In October last year, a Boeing 737 Max operated by Lion Air crashed, killing all 189 people on board.
Five months later an Ethiopian Airlines plane crashed, killing 157, after which the entire 737 Max fleet was grounded.
Lawmakers accused Boeing of being aware of problems in the automated control system in the 737 Max 8, known as MCAS, which has been identified as a factor in both accidents.
Senator Roger Wicker said messages between Boeing staff that discussed problems in the MCAS test system betrayed "a disturbing level of casualness and flippancy".
Senator Richard Blumenthal said Boeing had engaged in a "pattern of deliberate concealment".
Boeing provided the messages to the committee ahead of the testimony.

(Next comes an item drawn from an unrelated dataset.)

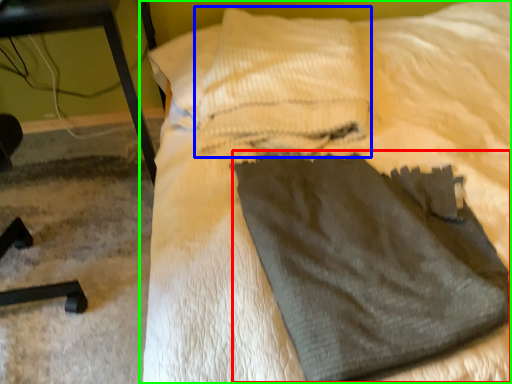 Question: Based on their relative distances, which object is farther from sweat pant (highlighted by a red box)? Choose from pillow (highlighted by a blue box) and bed (highlighted by a green box).

Choices:
 (A) pillow
 (B) bed

Answer: (A) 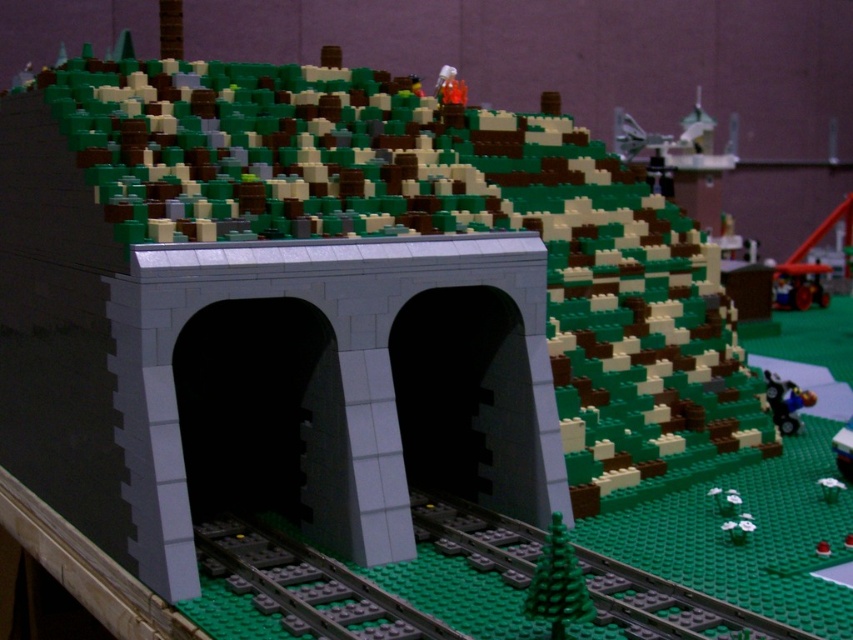 Question: Among these objects, which one is nearest to the camera?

Boeing CEO Muilenburg acknowledged errors in failing to give pilots more information on MCAS before the crashes in Ethiopia and Indonesia, as well as for failing to tell the Federal Aviation Administration for months that it made an alarm alerting pilots to a mismatch of flight data optional on the 737 MAX, reports Reuters.
"We've made mistakes and we got some things wrong. We're improving and we're learning," he said.
For months, Boeing had largely failed to acknowledge blame, instead vowing to make a "safe plane safer." Tuesday's hearing represents Boeing's broadest acceptance of responsibility that it made mistakes.